Simulation

The first order model has a 1-dimensional observation at time \(t\), \(Y_t\) and a one dimensional latent state, \(X_t\). The system evolution (\(G_t\)) and observation (\(F_t\)) matrices are scalars and take the value 1, as such they are omitted from the model specification below for simplicity. The system and observation noise variances are scalars and are constant in time.

\[\begin{align} Y_t &= x_t + v_t, \quad v_t \sim \mathcal{N}(0, V), \\ X_t &= x_{t-1} + w_t, \quad w_t \sim \mathcal{N}(0, W), \\ X_0 &\sim \mathcal{N}(m_0, C_0). \end{align}\]

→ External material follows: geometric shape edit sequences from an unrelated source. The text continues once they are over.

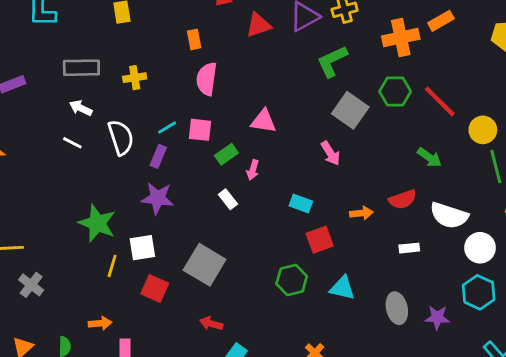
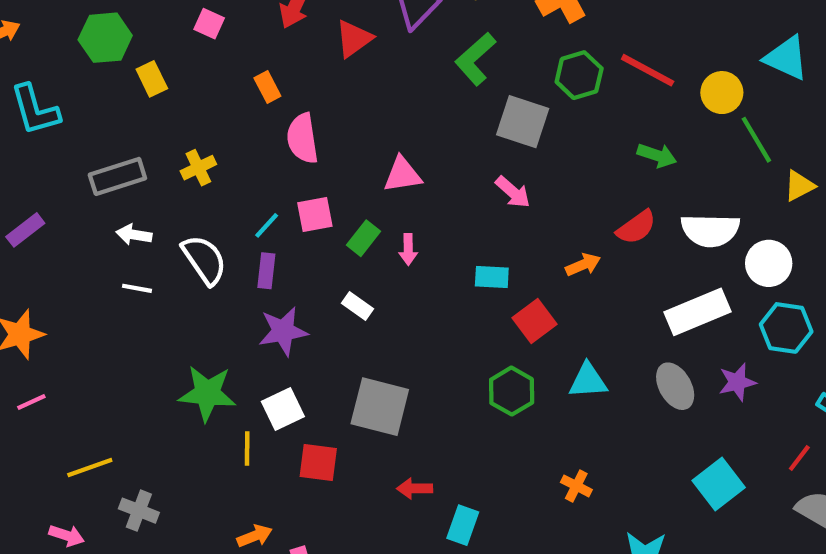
white rectangle: (228, 199) -> (358, 306), moved
white rectangle: (409, 248) -> (697, 312), moved, size x2.0

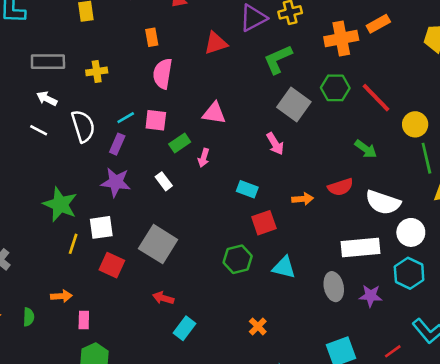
red triangle: (354, 39) -> (216, 43), moved

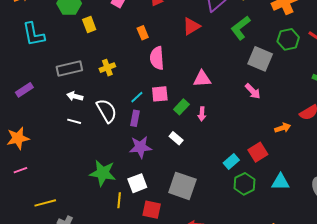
cyan rectangle: (247, 189) -> (231, 161), moved, turned -49

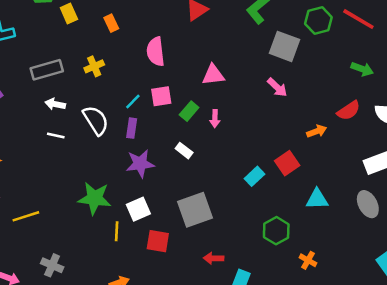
orange rectangle: (143, 33) -> (111, 23), moved
green hexagon: (244, 184) -> (276, 231), moved
gray square: (182, 186) -> (195, 210), turned -36
yellow line: (45, 203) -> (26, 216), moved

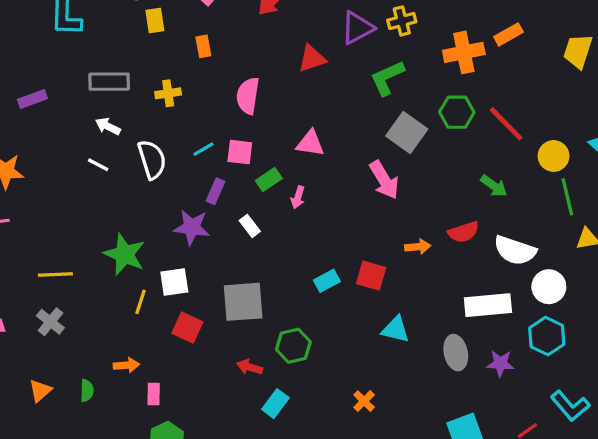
pink arrow: (277, 87) -> (384, 180), size x1.4
purple rectangle: (132, 128) -> (216, 191), moved
red square: (287, 163) -> (371, 276), turned 35
yellow line: (26, 216) -> (55, 275), moved
green hexagon: (276, 231) -> (293, 346), moved

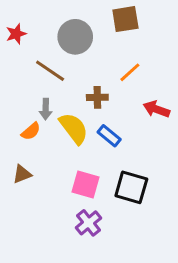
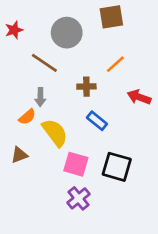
yellow semicircle: (74, 128) -> (55, 133), moved

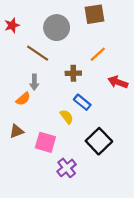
yellow semicircle: (55, 133) -> (67, 117), moved, size x0.6
pink square: (76, 164) -> (45, 142), moved
black square: (117, 167) -> (99, 141), turned 30

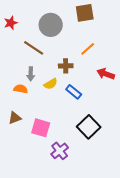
orange semicircle: (23, 99) -> (21, 89), turned -128
yellow semicircle: (67, 117) -> (51, 84), moved, turned 96

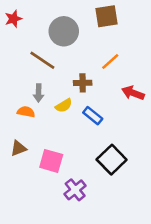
red star: (11, 23) -> (13, 19), moved

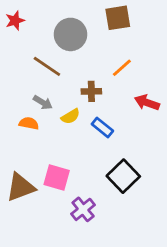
gray arrow: (39, 93) -> (43, 102), turned -60
brown triangle: (18, 148) -> (21, 187), moved, size x1.6

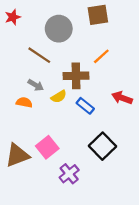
brown cross: (91, 91) -> (76, 76), size x1.5
red arrow: (147, 102) -> (122, 98), moved
pink square: (57, 177) -> (47, 147), turned 35

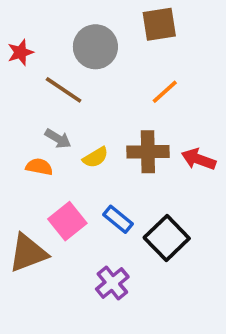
red star: (13, 17) -> (20, 52), moved
brown cross: (76, 76) -> (148, 152), moved
blue rectangle: (85, 106) -> (118, 219), moved
pink square: (47, 147) -> (67, 221), moved

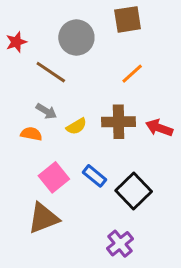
brown triangle: (28, 253) -> (43, 218), moved
purple cross: (112, 283) -> (120, 244), moved

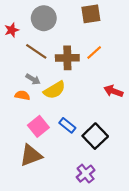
gray circle: (76, 38) -> (44, 18), moved
brown cross: (119, 122) -> (67, 58), moved
yellow semicircle: (76, 126) -> (54, 90), size x1.5

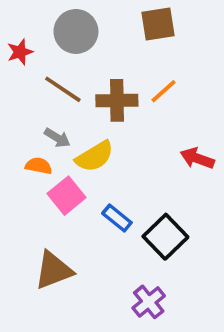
pink square: (38, 126) -> (67, 196), moved

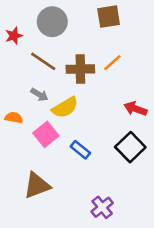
orange semicircle: (39, 166) -> (14, 118), moved
black square: (165, 237) -> (130, 147), moved

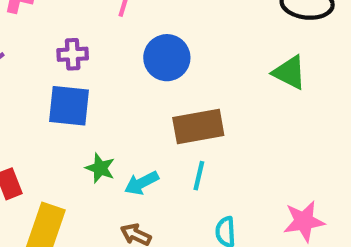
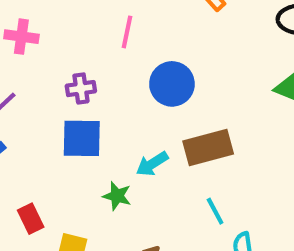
cyan line: (199, 176) -> (215, 211), moved, turned -36
cyan arrow: (142, 183) -> (152, 164), moved

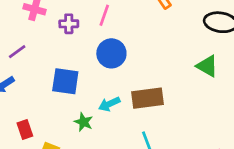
blue circle: (172, 84) -> (111, 53), moved
purple cross: (81, 89) -> (69, 24), moved

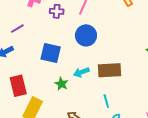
red rectangle: (25, 129) -> (18, 86), size x1.5

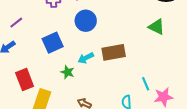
blue square: (51, 53) -> (53, 43), turned -30
cyan line: (106, 101) -> (146, 84), moved

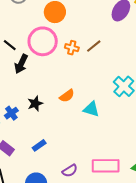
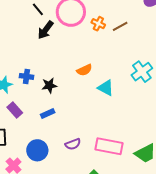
black star: (35, 104) -> (49, 85), moved
blue cross: (11, 113) -> (26, 76), turned 32

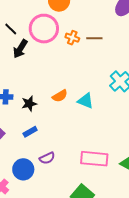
brown line: (120, 26) -> (94, 38), turned 35
orange semicircle: (84, 70) -> (60, 96), moved
purple semicircle: (73, 144) -> (47, 158), moved

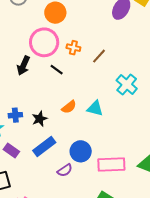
black line: (11, 29) -> (57, 70), moved
brown line: (94, 38) -> (99, 56), moved, turned -42
blue rectangle: (30, 132) -> (44, 146), size x1.6
blue circle: (23, 169) -> (81, 151), moved

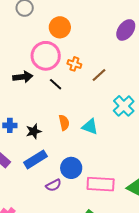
black arrow: (23, 66) -> (23, 77), turned -126
orange semicircle: (69, 107) -> (64, 123), turned -70

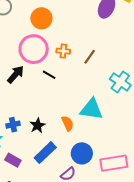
black arrow: (23, 77) -> (16, 74), turned -30
orange semicircle: (64, 123) -> (68, 123), moved
cyan triangle: (90, 127) -> (92, 109), size x1.4

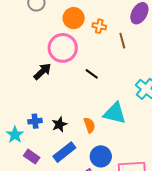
orange cross: (63, 51) -> (99, 26), moved
brown line: (90, 57) -> (122, 41), moved, turned -56
black line: (49, 75) -> (92, 74), moved

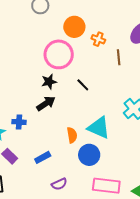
black arrow: (42, 71) -> (46, 103), moved
black star: (59, 124) -> (49, 82), moved
blue rectangle: (64, 152) -> (43, 157), size x0.7
blue circle: (101, 156) -> (89, 155), moved

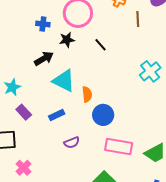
black arrow: (46, 103) -> (44, 59), moved
blue cross: (19, 122) -> (43, 24), moved
cyan triangle: (99, 128) -> (64, 81), moved

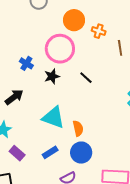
blue cross: (43, 24) -> (26, 63), turned 32
black arrow: (44, 59) -> (14, 97), moved
blue circle: (103, 115) -> (81, 153), moved

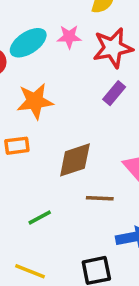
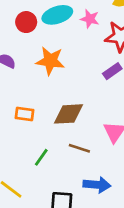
orange rectangle: (17, 146) -> (24, 114), moved
green line: (40, 218) -> (41, 157), moved, turned -42

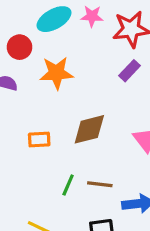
red circle: (26, 22) -> (20, 47), moved
brown line: (79, 148) -> (100, 184), moved

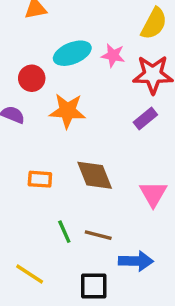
brown diamond: (89, 129) -> (95, 175), turned 75
green line: (68, 185) -> (64, 232), turned -55

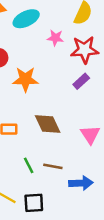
cyan ellipse: (72, 53) -> (26, 19), moved
black square: (94, 286) -> (34, 203), moved

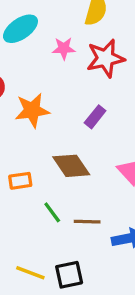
purple rectangle: (81, 81) -> (95, 117), moved
green line: (29, 165) -> (52, 212), moved

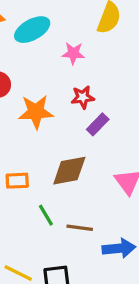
red star: (105, 58) -> (83, 97), moved, size x0.6
brown diamond: (71, 166) -> (69, 171), turned -72

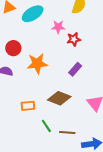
red star: (83, 97) -> (74, 39), moved
brown diamond: (69, 171) -> (59, 98), turned 35

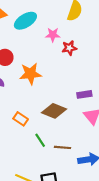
purple rectangle: (75, 69) -> (84, 94), moved, turned 40
orange rectangle: (28, 106) -> (21, 119), turned 40

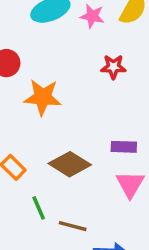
pink star: (53, 35) -> (92, 16), moved

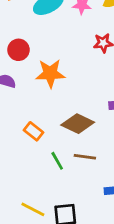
brown line: (73, 226) -> (85, 157), moved

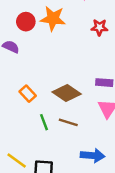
orange star: (50, 73) -> (53, 19), moved

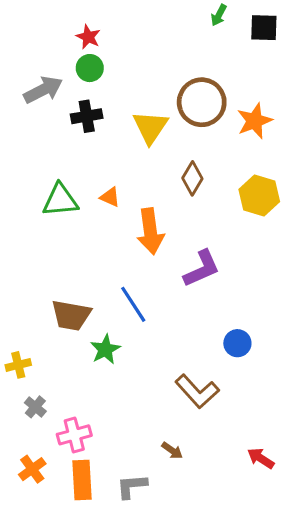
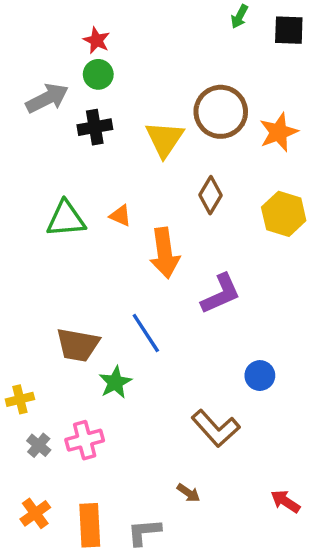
pink cross: (74, 435) -> (85, 440), moved

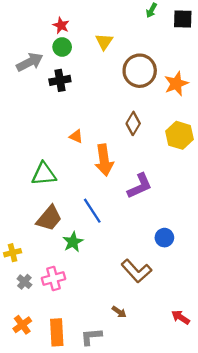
yellow triangle: (165, 139) -> (104, 42), moved, size x0.7
green triangle: (66, 219) -> (44, 174), moved
brown trapezoid: (78, 345) -> (49, 218), turned -60

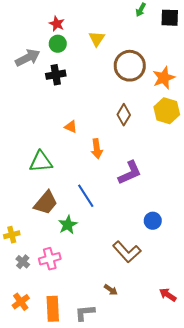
yellow hexagon: (179, 135) -> (167, 111), moved
orange arrow: (104, 160) -> (97, 149), size x0.7

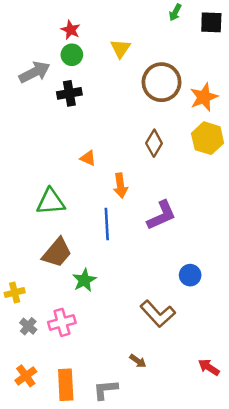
blue line: (86, 196) -> (107, 224), moved, turned 30

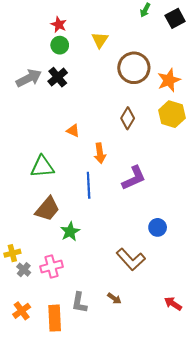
black square: (211, 22) -> (175, 18), turned -30
gray arrow: (35, 72) -> (29, 78), moved
black cross: (69, 93) -> (58, 77), turned -30
yellow cross: (15, 293) -> (12, 253), moved
gray L-shape: (105, 390) -> (79, 303), moved, turned -75

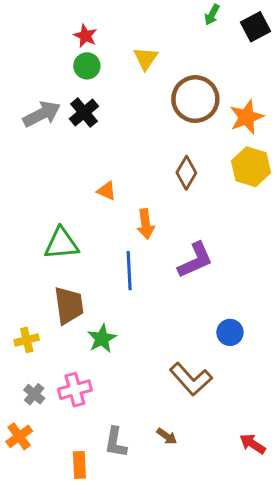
brown trapezoid: (47, 209) -> (69, 305), turned -48
yellow cross: (12, 253) -> (27, 340), moved
orange cross: (22, 311) -> (19, 436), moved
orange rectangle: (55, 318) -> (79, 465), size x0.7

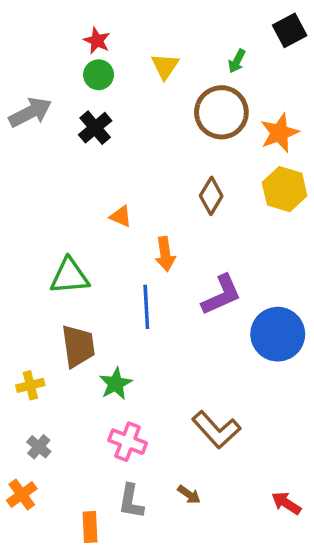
green arrow: (212, 15) -> (237, 61), moved
gray arrow: (42, 114) -> (30, 112), moved
blue circle: (230, 332) -> (278, 334), moved, size x1.8
pink cross: (75, 390) -> (128, 442), moved, turned 36

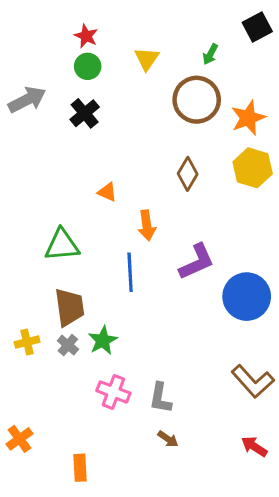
brown L-shape: (216, 430) -> (253, 381), moved
gray cross: (39, 447) -> (68, 345), moved
gray L-shape: (131, 501) -> (160, 398), moved

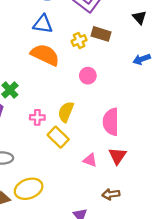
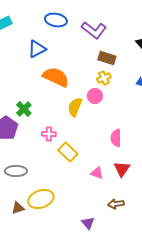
blue triangle: (43, 24) -> (37, 49), moved, turned -36
yellow cross: (79, 41) -> (104, 78), moved
yellow semicircle: (66, 112) -> (75, 107), moved
pink semicircle: (111, 122) -> (116, 138), size x0.7

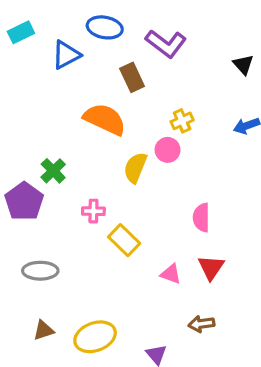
blue triangle: (37, 49) -> (66, 55), moved
brown rectangle: (107, 58) -> (132, 77), moved, turned 48
yellow ellipse: (41, 199) -> (95, 337), moved

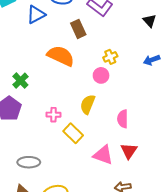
yellow semicircle: (135, 168) -> (88, 104), moved
green cross: (53, 171) -> (20, 81), moved
gray ellipse: (40, 271) -> (29, 162), moved
pink triangle: (171, 274) -> (103, 155), size x1.5

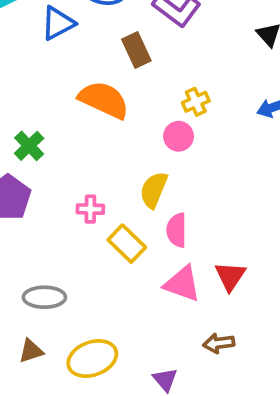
pink semicircle: (123, 119) -> (177, 230), moved

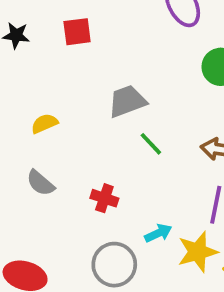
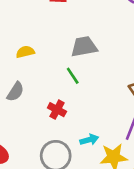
green line: (151, 144) -> (73, 76), moved
gray semicircle: (40, 183) -> (15, 92), turned -108

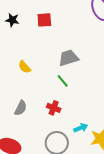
yellow semicircle: (25, 52) -> (24, 67), turned -112
gray semicircle: (15, 92) -> (21, 108), moved

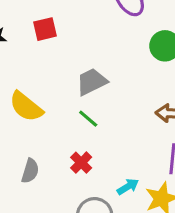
yellow semicircle: (24, 67) -> (26, 107), size x1.6
red cross: (54, 108) -> (81, 163), turned 32

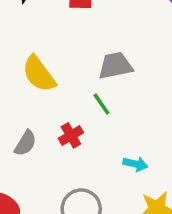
red cross: (81, 163) -> (71, 135), moved
cyan arrow: (128, 187) -> (135, 164), moved, turned 30

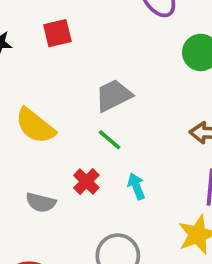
gray semicircle: (25, 143) -> (41, 202), turned 88
cyan arrow: (135, 164) -> (136, 186), moved, turned -110

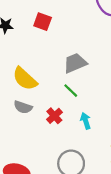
red square: (57, 33) -> (43, 22), turned 30
gray semicircle: (41, 202) -> (23, 107), moved

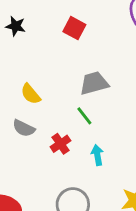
red square: (43, 22) -> (74, 28), moved
yellow semicircle: (25, 79) -> (31, 94), size x0.7

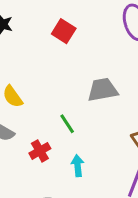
gray trapezoid: (94, 83) -> (103, 90), moved

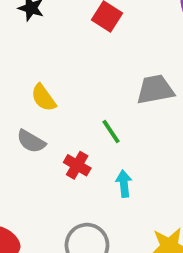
red cross: (40, 151) -> (77, 165), turned -30

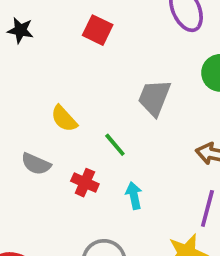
gray trapezoid: (155, 90) -> (154, 98), turned -51
yellow semicircle: (43, 98) -> (64, 119), moved

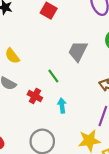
yellow semicircle: (64, 119) -> (12, 56), moved

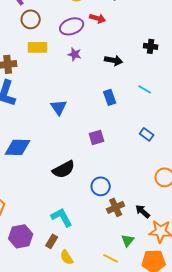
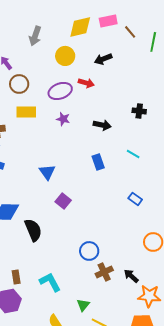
purple square: (97, 137) -> (63, 201), moved, turned -35
black semicircle: (64, 169) -> (33, 230), moved, turned -85
green triangle: (128, 240) -> (83, 305), moved
brown rectangle: (52, 241) -> (16, 277), moved, turned -40

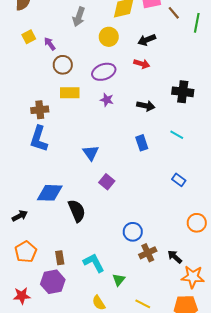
red arrow: (86, 83) -> (142, 64), moved
black cross: (139, 111) -> (183, 92), size x1.5
green triangle: (83, 305) -> (119, 280), moved

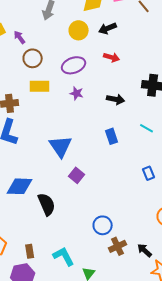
black arrow: (147, 40) -> (108, 28), moved
blue triangle: (91, 153) -> (61, 146), size x1.4
blue rectangle: (179, 180) -> (149, 173), turned 32

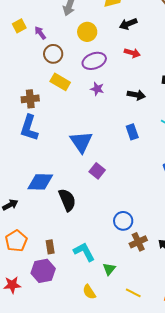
yellow circle: (79, 30) -> (87, 32), moved
yellow rectangle: (40, 86) -> (60, 82), turned 30

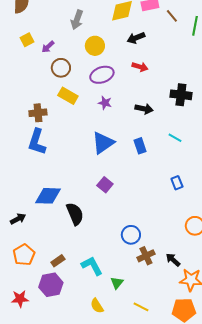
purple arrow: (40, 33) -> (48, 47), turned -96
blue triangle: (81, 142) -> (103, 143), moved, turned 30
brown rectangle: (50, 247) -> (58, 261), turned 64

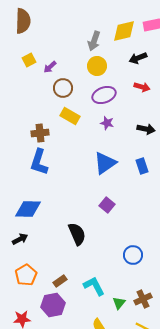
gray arrow: (77, 20) -> (94, 41), moved
blue diamond: (48, 196) -> (28, 209), moved
brown cross: (146, 256) -> (143, 299), moved

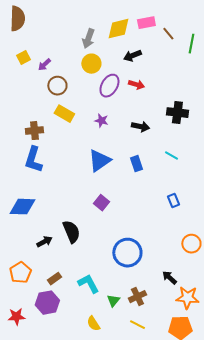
purple ellipse: (104, 95) -> (109, 86), moved, turned -40
black arrow: (20, 239) -> (44, 242), moved
blue circle: (133, 255) -> (127, 253), size x1.5

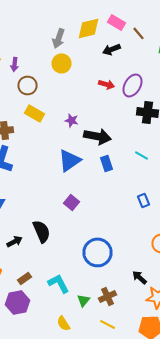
pink rectangle: (146, 23) -> (116, 22), turned 42
black arrow: (132, 56) -> (112, 49), moved
purple arrow: (44, 65) -> (14, 64), turned -40
purple ellipse: (109, 86) -> (132, 85), moved
black arrow: (140, 127) -> (98, 136), moved, size x1.5

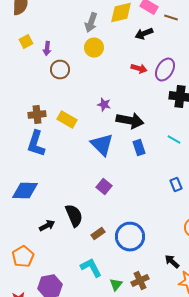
brown line: (138, 33) -> (171, 18), turned -32
yellow rectangle: (34, 113) -> (67, 120), moved
blue triangle: (70, 160) -> (102, 145), turned -40
brown rectangle: (24, 278) -> (98, 234), moved

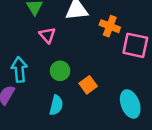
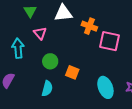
cyan arrow: (19, 70) -> (18, 48), moved
orange square: (88, 85) -> (72, 72), turned -32

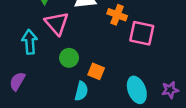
pink triangle: (40, 33) -> (57, 23), size x1.5
cyan semicircle: (47, 88) -> (81, 91), moved

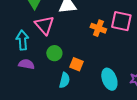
orange cross: (117, 15) -> (98, 28), moved
pink square: (142, 33) -> (121, 21), moved
purple semicircle: (17, 81) -> (26, 64), moved, turned 70

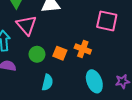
orange cross: (98, 28) -> (83, 49), moved
orange square: (76, 64) -> (60, 53), moved

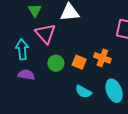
cyan semicircle: (47, 82) -> (83, 92), moved, turned 105

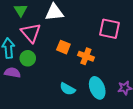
orange square: (79, 62) -> (63, 47), moved
green circle: (56, 63) -> (28, 58), moved

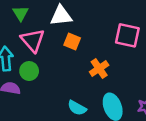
orange square: (63, 47) -> (72, 42), moved
orange cross: (86, 56) -> (99, 69), turned 35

The code required to simulate from this model is given below:

import com.github.jonnylaw.dlm._
import breeze.linalg.{DenseMatrix, DenseVector, diag}

val mod = Dlm.polynomial(1)
val p = DlmParameters(
  v = DenseMatrix(2.0),
  w = DenseMatrix(3.0),
  m0 = DenseVector(0.0),
  c0 = DenseMatrix(1.0)
)

val data = Dlm.simulateRegular(mod, p, 1.0).
  steps.
  take(1000).
  toVector

The value mod is the case class called Model containing the definition of the observation and system matrices. These observation matrix, f, is a function from (t: Double) => DenseMatrix[Double] and the system evolution matrix g is a function from (dt: Double) => DenseMatrix[Double]. The function Dlm.polynomial(1) is equivalent to writing:

Dlm(
  f = (t: Double) => DenseMatrix(1.0),
  g = (dt: Double) => DenseMatrix(1.0)
)

The figure below shows a plot of the simulations from the first order model.

Kalman Filtering

We can perform recursive filtering using the Kalman Filter to learn about the values of the latent state, \(x_{0:T}\) given the observed values, \(y_{1:T}\). Assume we know the mean and variance of the posterior distribution of the state at time \(t\), then:

  1. Prior at time \(t + 1\) is \(\mathcal{N}(a_t, R_t)\) where \(a_t = G_t m_t\) and \(R_t = G_t C_t G_t^T + W_t\)
  2. One step prediction for time \(t + 1\) is \(\mathcal{N}(f_t, Q_t)\) where \(f_t = F_t a_t\) and \(Q_t = F_t R_t F_t^T + V_t\)
  3. State update given the new observation, \(y_{t+1}\) is \(\mathcal{N}(m_{t+1}, C_{t+1})\) where \(m_{t+1} = a_t + K_t e_t\), \(C_t = (I - K_t * F_t)R_t(I - K_t * F_t) + K_tV_tK_t\) and \(K_t = R_t * F_t^T * Q^{-1}\), \(e_t = y_t - f_t\)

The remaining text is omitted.